Supplied records START

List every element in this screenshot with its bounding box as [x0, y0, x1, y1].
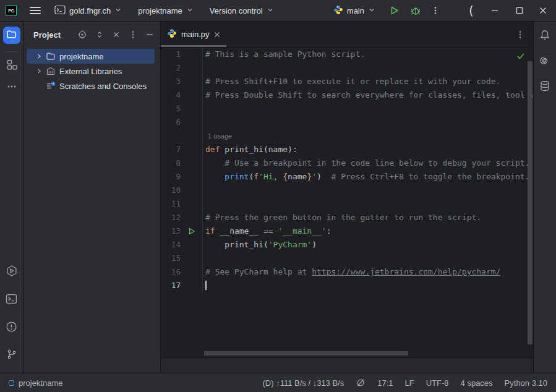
chevron-down-icon [368, 6, 375, 15]
git-branch-icon [6, 349, 17, 362]
editor-tab-bar: main.py [161, 22, 533, 48]
scratches-icon [46, 81, 56, 91]
run-button[interactable] [385, 1, 404, 20]
title-bar: PC gold.fhgr.ch projektname Version cont… [0, 0, 556, 22]
run-config-label: main [347, 6, 364, 15]
tab-main-py[interactable]: main.py [161, 22, 226, 47]
tab-label: main.py [181, 30, 210, 39]
version-control-tool-button[interactable] [3, 347, 20, 364]
main-menu-icon[interactable] [30, 7, 41, 14]
project-panel-title: Project [33, 30, 61, 40]
options-kebab-icon[interactable] [129, 30, 137, 39]
tree-item-label: External Libraries [59, 67, 122, 76]
vcs-widget[interactable]: Version control [208, 4, 275, 18]
tree-item-scratches[interactable]: Scratches and Consoles [27, 79, 155, 93]
chevron-right-icon[interactable] [35, 68, 43, 74]
code-line[interactable]: 14 print_hi('PyCharm') [161, 238, 533, 252]
project-status-icon [9, 380, 14, 386]
hide-panel-icon[interactable] [145, 30, 154, 39]
code-line[interactable]: 6 [161, 116, 533, 129]
inspections-ok-icon[interactable] [516, 52, 525, 63]
code-line[interactable]: 5 [161, 102, 533, 116]
project-tree: projektname External Libraries [24, 48, 160, 93]
project-selector[interactable]: projektname [137, 4, 195, 18]
interpreter-widget[interactable]: Python 3.10 [505, 378, 547, 388]
indent-widget[interactable]: 4 spaces [461, 378, 493, 388]
project-tool-window: Project [24, 22, 161, 373]
project-selector-label: projektname [138, 6, 182, 15]
services-tool-button[interactable] [3, 263, 20, 281]
code-line[interactable]: 12# Press the green button in the gutter… [161, 211, 533, 224]
folder-icon [6, 29, 17, 42]
more-tool-windows-button[interactable] [3, 79, 20, 96]
divider [6, 51, 18, 52]
terminal-tool-button[interactable] [3, 291, 20, 309]
network-speed-widget[interactable]: (D) ↑111 B/s / ↓313 B/s [263, 378, 344, 388]
status-project-label: projektname [19, 378, 63, 388]
debug-button[interactable] [406, 1, 425, 20]
tree-item-external-libraries[interactable]: External Libraries [27, 64, 155, 79]
structure-icon [6, 59, 17, 72]
tree-item-label: Scratches and Consoles [59, 82, 147, 91]
code-line[interactable]: 13if __name__ == '__main__': [161, 224, 533, 238]
left-activity-bar [0, 22, 24, 373]
crescent-icon[interactable]: ( [462, 1, 481, 20]
inspections-highlight-icon[interactable] [356, 378, 366, 388]
folder-icon [46, 51, 56, 61]
chevron-down-icon [114, 6, 122, 15]
structure-tool-button[interactable] [3, 57, 20, 74]
right-activity-bar [533, 22, 556, 373]
select-opened-file-icon[interactable] [77, 30, 87, 40]
notifications-tool-button[interactable] [539, 29, 551, 41]
text-caret [205, 281, 207, 290]
problems-tool-button[interactable] [3, 319, 20, 336]
ssh-target-selector[interactable]: gold.fhgr.ch [53, 2, 123, 19]
ai-assistant-tool-button[interactable] [539, 54, 551, 67]
remote-terminal-icon [54, 5, 66, 17]
more-actions-icon[interactable] [426, 1, 445, 20]
close-button[interactable] [534, 1, 552, 20]
gutter-run-icon[interactable] [181, 224, 202, 238]
code-line[interactable]: 15 [161, 252, 533, 265]
pycharm-logo: PC [6, 5, 17, 16]
chevron-right-icon[interactable] [35, 53, 43, 59]
run-configuration-selector[interactable]: main [332, 2, 377, 19]
code-inlay-row[interactable]: 1 usage [161, 129, 533, 143]
code-line[interactable]: 17 [161, 279, 533, 292]
code-line[interactable]: 2 [161, 61, 533, 75]
maximize-button[interactable] [510, 1, 529, 20]
collapse-all-icon[interactable] [112, 30, 121, 39]
encoding-widget[interactable]: UTF-8 [426, 378, 449, 388]
expand-all-icon[interactable] [95, 30, 104, 39]
code-line[interactable]: 9 print(f'Hi, {name}') # Press Ctrl+F8 t… [161, 170, 533, 184]
code-line[interactable]: 1# This is a sample Python script. [161, 48, 533, 61]
line-separator-widget[interactable]: LF [405, 378, 414, 388]
caret-position-widget[interactable]: 17:1 [377, 378, 393, 388]
code-editor[interactable]: 1# This is a sample Python script.23# Pr… [161, 48, 533, 357]
code-line[interactable]: 8 # Use a breakpoint in the code line be… [161, 156, 533, 170]
editor-area: main.py 1# This is a sample Python scrip… [161, 22, 533, 373]
project-tool-button[interactable] [3, 27, 20, 44]
horizontal-scrollbar[interactable] [204, 351, 408, 356]
chevron-down-icon [186, 6, 194, 15]
tree-item-projektname[interactable]: projektname [27, 49, 155, 64]
services-icon [6, 265, 18, 279]
status-project-widget[interactable]: projektname [9, 378, 63, 388]
editor-options-kebab-icon[interactable] [516, 22, 533, 47]
code-line[interactable]: 16# See PyCharm help at https://www.jetb… [161, 265, 533, 279]
pycharm-window: PC gold.fhgr.ch projektname Version cont… [0, 0, 556, 392]
code-line[interactable]: 11 [161, 197, 533, 211]
python-logo-icon [333, 5, 343, 17]
code-line[interactable]: 4# Press Double Shift to search everywhe… [161, 88, 533, 102]
database-tool-button[interactable] [539, 80, 551, 92]
code-line[interactable]: 7def print_hi(name): [161, 143, 533, 156]
problems-icon [6, 321, 17, 335]
code-line[interactable]: 10 [161, 184, 533, 197]
ssh-target-label: gold.fhgr.ch [69, 6, 111, 15]
tab-close-icon[interactable] [214, 32, 220, 38]
vertical-scrollbar[interactable] [528, 61, 532, 344]
minimize-button[interactable] [485, 1, 504, 20]
terminal-icon [6, 293, 17, 307]
code-line[interactable]: 3# Press Shift+F10 to execute it or repl… [161, 75, 533, 88]
chevron-down-icon [267, 6, 274, 15]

Supplied records END

Return each entry exactly as it stands above, apart from any images.

* [Task response]:
List every element in this screenshot with its bounding box as [x0, y0, x1, y1].
chevron-down-icon [368, 6, 375, 15]
git-branch-icon [6, 349, 17, 362]
editor-tab-bar: main.py [161, 22, 533, 48]
scratches-icon [46, 81, 56, 91]
run-button[interactable] [385, 1, 404, 20]
title-bar: PC gold.fhgr.ch projektname Version cont… [0, 0, 556, 22]
run-config-label: main [347, 6, 364, 15]
tab-main-py[interactable]: main.py [161, 22, 226, 47]
tab-label: main.py [181, 30, 210, 39]
version-control-tool-button[interactable] [3, 347, 20, 364]
main-menu-icon[interactable] [30, 7, 41, 14]
project-panel-title: Project [33, 30, 61, 40]
options-kebab-icon[interactable] [129, 30, 137, 39]
tree-item-label: External Libraries [59, 67, 122, 76]
vcs-widget[interactable]: Version control [208, 4, 275, 18]
tree-item-scratches[interactable]: Scratches and Consoles [27, 79, 155, 93]
chevron-right-icon[interactable] [35, 68, 43, 74]
code-line[interactable]: 14 print_hi('PyCharm') [161, 238, 533, 252]
project-status-icon [9, 380, 14, 386]
hide-panel-icon[interactable] [145, 30, 154, 39]
code-line[interactable]: 6 [161, 116, 533, 129]
inspections-ok-icon[interactable] [516, 52, 525, 63]
code-line[interactable]: 5 [161, 102, 533, 116]
project-tree: projektname External Libraries [24, 48, 160, 93]
project-selector[interactable]: projektname [137, 4, 195, 18]
interpreter-widget[interactable]: Python 3.10 [505, 378, 547, 388]
indent-widget[interactable]: 4 spaces [461, 378, 493, 388]
project-tool-window: Project [24, 22, 161, 373]
project-selector-label: projektname [138, 6, 182, 15]
services-tool-button[interactable] [3, 263, 20, 281]
code-line[interactable]: 12# Press the green button in the gutter… [161, 211, 533, 224]
folder-icon [6, 29, 17, 42]
more-tool-windows-button[interactable] [3, 79, 20, 96]
divider [6, 51, 18, 52]
terminal-tool-button[interactable] [3, 291, 20, 309]
network-speed-widget[interactable]: (D) ↑111 B/s / ↓313 B/s [263, 378, 344, 388]
status-project-label: projektname [19, 378, 63, 388]
debug-button[interactable] [406, 1, 425, 20]
tree-item-external-libraries[interactable]: External Libraries [27, 64, 155, 79]
structure-icon [6, 59, 17, 72]
tree-item-label: Scratches and Consoles [59, 82, 147, 91]
code-line[interactable]: 13if __name__ == '__main__': [161, 224, 533, 238]
left-activity-bar [0, 22, 24, 373]
crescent-icon[interactable]: ( [462, 1, 481, 20]
inspections-highlight-icon[interactable] [356, 378, 366, 388]
folder-icon [46, 51, 56, 61]
chevron-down-icon [114, 6, 122, 15]
structure-tool-button[interactable] [3, 57, 20, 74]
right-activity-bar [533, 22, 556, 373]
select-opened-file-icon[interactable] [77, 30, 87, 40]
notifications-tool-button[interactable] [539, 29, 551, 41]
text-caret [205, 281, 207, 290]
problems-tool-button[interactable] [3, 319, 20, 336]
ssh-target-selector[interactable]: gold.fhgr.ch [53, 2, 123, 19]
ai-assistant-tool-button[interactable] [539, 54, 551, 67]
remote-terminal-icon [54, 5, 66, 17]
more-actions-icon[interactable] [426, 1, 445, 20]
close-button[interactable] [534, 1, 552, 20]
gutter-run-icon[interactable] [181, 224, 202, 238]
code-line[interactable]: 15 [161, 252, 533, 265]
pycharm-logo: PC [6, 5, 17, 16]
chevron-right-icon[interactable] [35, 53, 43, 59]
run-configuration-selector[interactable]: main [332, 2, 377, 19]
code-inlay-row[interactable]: 1 usage [161, 129, 533, 143]
code-line[interactable]: 17 [161, 279, 533, 292]
code-line[interactable]: 2 [161, 61, 533, 75]
maximize-button[interactable] [510, 1, 529, 20]
collapse-all-icon[interactable] [112, 30, 121, 39]
encoding-widget[interactable]: UTF-8 [426, 378, 449, 388]
expand-all-icon[interactable] [95, 30, 104, 39]
code-line[interactable]: 9 print(f'Hi, {name}') # Press Ctrl+F8 t… [161, 170, 533, 184]
code-line[interactable]: 1# This is a sample Python script. [161, 48, 533, 61]
line-separator-widget[interactable]: LF [405, 378, 414, 388]
caret-position-widget[interactable]: 17:1 [377, 378, 393, 388]
code-editor[interactable]: 1# This is a sample Python script.23# Pr… [161, 48, 533, 357]
code-line[interactable]: 8 # Use a breakpoint in the code line be… [161, 156, 533, 170]
editor-area: main.py 1# This is a sample Python scrip… [161, 22, 533, 373]
project-tool-button[interactable] [3, 27, 20, 44]
horizontal-scrollbar[interactable] [204, 351, 408, 356]
chevron-down-icon [186, 6, 194, 15]
tree-item-projektname[interactable]: projektname [27, 49, 155, 64]
services-icon [6, 265, 18, 279]
status-project-widget[interactable]: projektname [9, 378, 63, 388]
editor-options-kebab-icon[interactable] [516, 22, 533, 47]
code-line[interactable]: 16# See PyCharm help at https://www.jetb… [161, 265, 533, 279]
pycharm-window: PC gold.fhgr.ch projektname Version cont… [0, 0, 556, 392]
code-line[interactable]: 11 [161, 197, 533, 211]
python-logo-icon [333, 5, 343, 17]
code-line[interactable]: 4# Press Double Shift to search everywhe… [161, 88, 533, 102]
database-tool-button[interactable] [539, 80, 551, 92]
code-line[interactable]: 7def print_hi(name): [161, 143, 533, 156]
problems-icon [6, 321, 17, 335]
code-line[interactable]: 10 [161, 184, 533, 197]
ssh-target-label: gold.fhgr.ch [69, 6, 111, 15]
tab-close-icon[interactable] [214, 32, 220, 38]
vertical-scrollbar[interactable] [528, 61, 532, 344]
minimize-button[interactable] [485, 1, 504, 20]
terminal-icon [6, 293, 17, 307]
code-line[interactable]: 3# Press Shift+F10 to execute it or repl… [161, 75, 533, 88]
chevron-down-icon [267, 6, 274, 15]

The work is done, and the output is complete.